A   vv. 2b-15     Abnormal PI     Abnormal SF

B   vv. 16-17     Typical PI     Dysfunctional SF

C   v. 18     Normal PI     Normal SF

B’   vv. 19-24     Typical PI     Dysfunctional SF

A’   vv. 25-30     Abnormal PI     Abnormal SF

Now, consider:

A and A’ describe physiological settings that are pathological: the reproductive system is unsound. Neither discharge can lead to the creation of life.

B and B’ are not pathological (not life-threatening or degenerative), nor physiologically abnormal. But, while typical they are not the ideal conditions for reproduction.

C, which is the fulcrum of the chapter, portrays sexual, reproductive physiology in its fully functional setting: each individual in the scene evidences the physiology appropriate for the ideal sexual physiological setting for intercourse and, more specifically, reproduction – ejaculation of seed by the male and the absence of menstrual discharge in the female.

Now, notice how the chiastic structure of the passage noted above contains a chiasm for contagion and cultic resolution. Each section concerns a tabernacle contagion, and each contagion corresponds to a resolution in the form of washing. Furthermore, the degree of impurity decreases as the reader moves through the various physiological settings toward the center, and then increases from the center back to the periphery of the unit. No doubt you are starting to see what is happening here: the center and periphery of the unit correspond to the center and periphery of the sanctuary. But notice, too, that the degree of impurity decreases as one approaches the center, but it does not disappear. This is the more focused way of asking our question about that center (v. 18): why is there still impurity of some kind here?

The Key to Leviticus 15

The often-overlooked key to the passage is in v. 31:

Thus you shall keep the people of Israel separate from their uncleanness, lest they die in their uncleanness by defiling my tabernacle that is in their midst.”

Thus,” that is, by attending to the foregoing sexual and physiological scenarios, you will not defile my tabernacle in your midst. This is the chapter’s motive statement: if the body is not cleansed from the discharges in the prescribed way, the tabernacle is defiled.

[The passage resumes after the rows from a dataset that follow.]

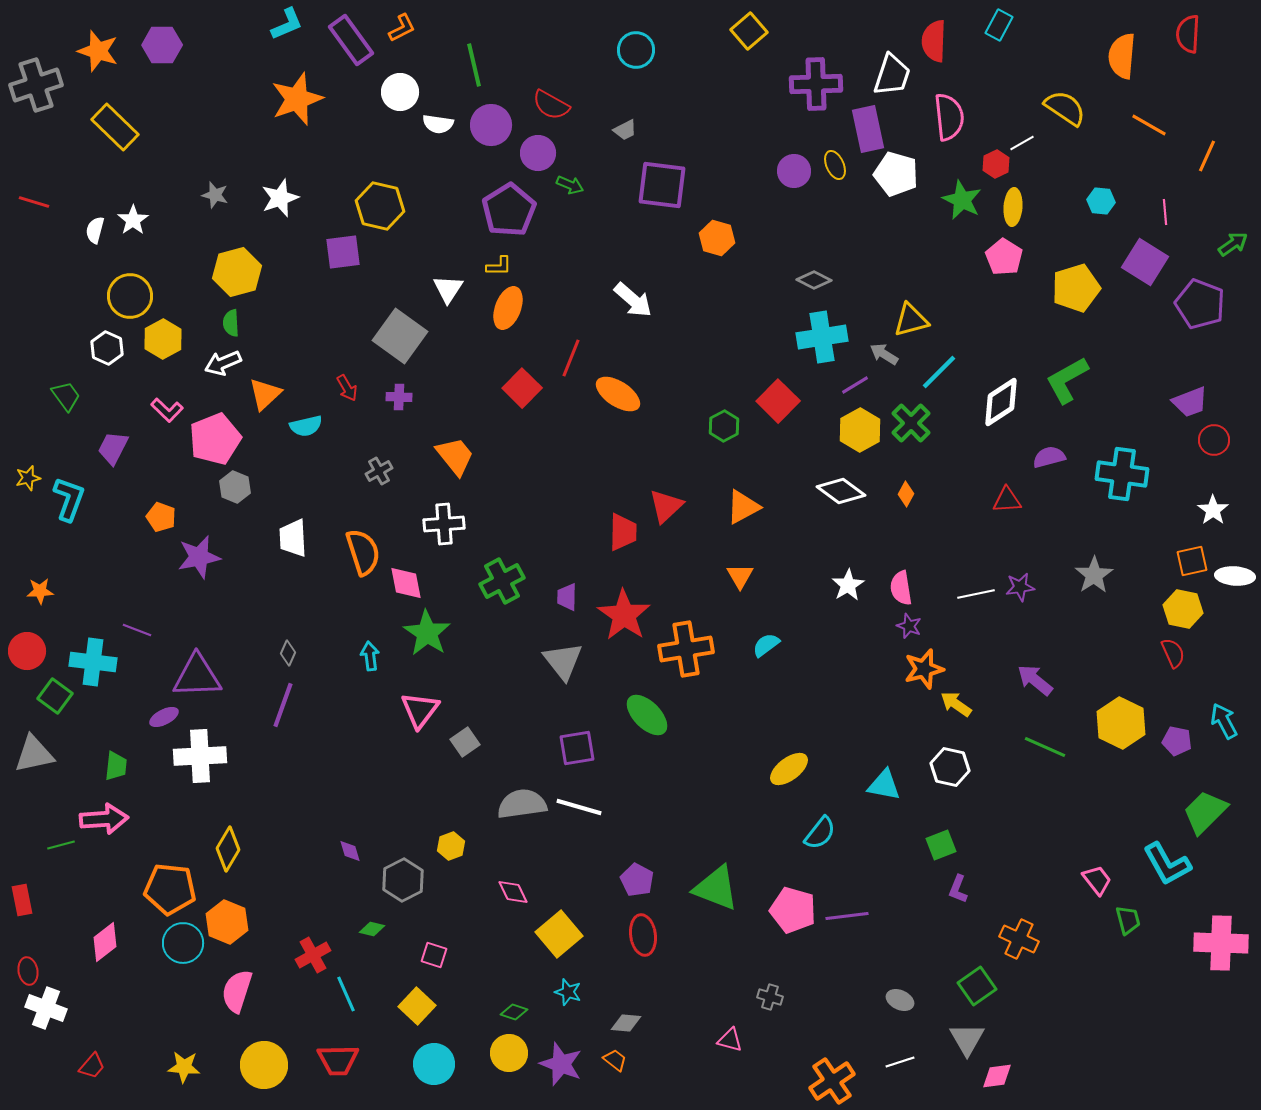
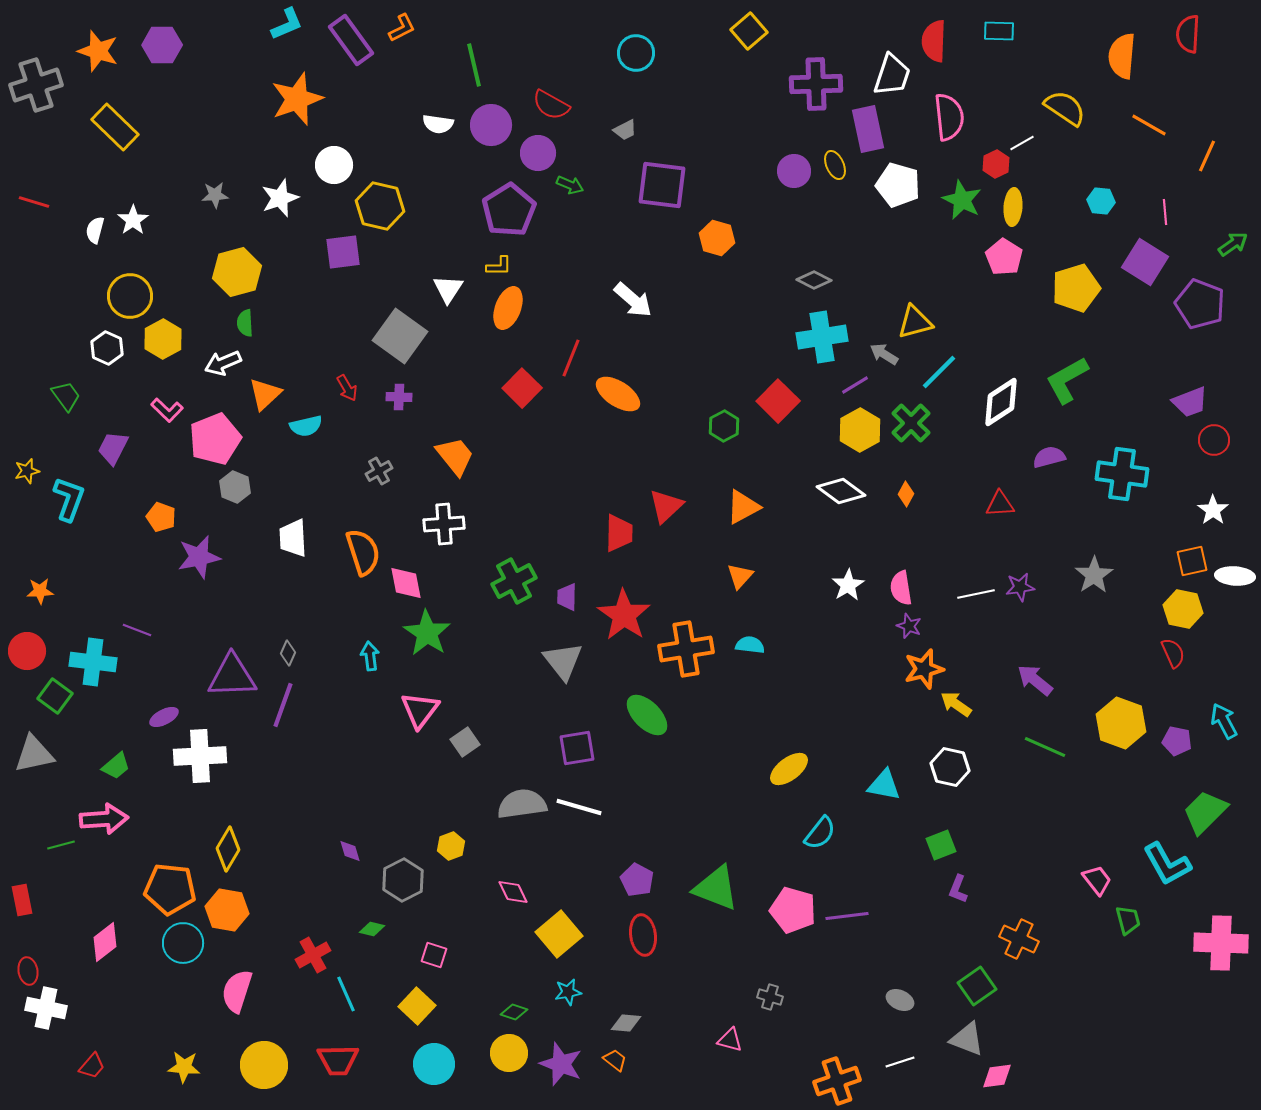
cyan rectangle at (999, 25): moved 6 px down; rotated 64 degrees clockwise
cyan circle at (636, 50): moved 3 px down
white circle at (400, 92): moved 66 px left, 73 px down
white pentagon at (896, 174): moved 2 px right, 11 px down
gray star at (215, 195): rotated 20 degrees counterclockwise
yellow triangle at (911, 320): moved 4 px right, 2 px down
green semicircle at (231, 323): moved 14 px right
yellow star at (28, 478): moved 1 px left, 7 px up
red triangle at (1007, 500): moved 7 px left, 4 px down
red trapezoid at (623, 532): moved 4 px left, 1 px down
orange triangle at (740, 576): rotated 12 degrees clockwise
green cross at (502, 581): moved 12 px right
cyan semicircle at (766, 645): moved 16 px left; rotated 44 degrees clockwise
purple triangle at (197, 676): moved 35 px right
yellow hexagon at (1121, 723): rotated 6 degrees counterclockwise
green trapezoid at (116, 766): rotated 44 degrees clockwise
orange hexagon at (227, 922): moved 12 px up; rotated 12 degrees counterclockwise
cyan star at (568, 992): rotated 28 degrees counterclockwise
white cross at (46, 1008): rotated 9 degrees counterclockwise
gray triangle at (967, 1039): rotated 39 degrees counterclockwise
orange cross at (832, 1081): moved 5 px right; rotated 15 degrees clockwise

As noted previously in our studies in the Levitical woman, this treatment of the sexual encounter, and particularly (as we will see below) its way of interpreting here the feminine body, is another example of the biblical homology. A homology is a resemblance between two objects based on similarities in structural and functional aspects which provides a hermeneutical guide to the reader: understanding one means understanding the other more fully.

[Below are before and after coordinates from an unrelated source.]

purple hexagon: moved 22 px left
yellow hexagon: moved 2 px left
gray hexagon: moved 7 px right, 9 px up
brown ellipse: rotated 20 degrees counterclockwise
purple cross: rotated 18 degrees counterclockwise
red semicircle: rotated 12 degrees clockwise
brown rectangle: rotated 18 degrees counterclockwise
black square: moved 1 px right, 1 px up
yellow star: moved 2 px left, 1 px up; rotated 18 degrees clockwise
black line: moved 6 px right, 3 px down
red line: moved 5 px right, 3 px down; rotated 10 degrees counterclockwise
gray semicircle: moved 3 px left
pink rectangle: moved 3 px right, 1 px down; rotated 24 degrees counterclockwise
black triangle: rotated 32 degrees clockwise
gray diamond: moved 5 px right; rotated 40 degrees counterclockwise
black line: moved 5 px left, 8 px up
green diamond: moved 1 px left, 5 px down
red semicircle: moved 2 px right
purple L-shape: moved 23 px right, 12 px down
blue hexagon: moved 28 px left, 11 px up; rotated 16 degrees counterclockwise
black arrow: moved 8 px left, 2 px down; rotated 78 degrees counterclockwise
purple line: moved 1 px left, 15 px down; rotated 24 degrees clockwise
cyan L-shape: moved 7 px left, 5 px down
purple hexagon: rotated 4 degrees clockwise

The presence of both body and tabernacle in Leviticus 15, and their prominence as blended motifs, is therefore not peculiar. It suggests that the defilement of intercourse might be understood in light of some aspect of the correspondence between the body and the tabernacle, with the most overt commonality being the need for cleansing for full access. This takes us a step further in understanding what is going on in v. 18.

The Holy Center, the Mixed Middle, and the Unholy Periphery

But with only a moment’s reflection on this relationship in light of what we’ve seen in the carefully crafted structure of the chapter, the wonder of this link comes more clearly into view. The tabernacle, of course, was the center of spatial and theological perception within Israel’s wilderness encampment. At the center was the presence of God in the “Most Holy Place” of the tabernacle. The divine presence transformed it into sacred space.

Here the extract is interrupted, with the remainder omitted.